[PROBLEM TO SOLVE]
Only lines with the word "Wahlstation" are wanted; copy each of them from the listing below.

....

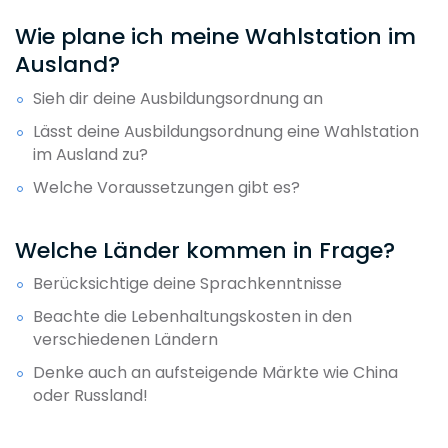
Wie plane ich meine Wahlstation im
Ausland?
Sieh dir deine Ausbildungsordnung an
Lässt deine Ausbildungsordnung eine Wahlstation
im Ausland zu?
Welche Voraussetzungen gibt es?
Welche Länder kommen in Frage?
Berücksichtige deine Sprachkenntnisse
Beachte die Lebenhaltungskosten in den
verschiedenen Ländern
Denke auch an aufsteigende Märkte wie China
oder Russland!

....

[WRITTEN ANSWER]
Wie plane ich meine Wahlstation im
Lässt deine Ausbildungsordnung eine Wahlstation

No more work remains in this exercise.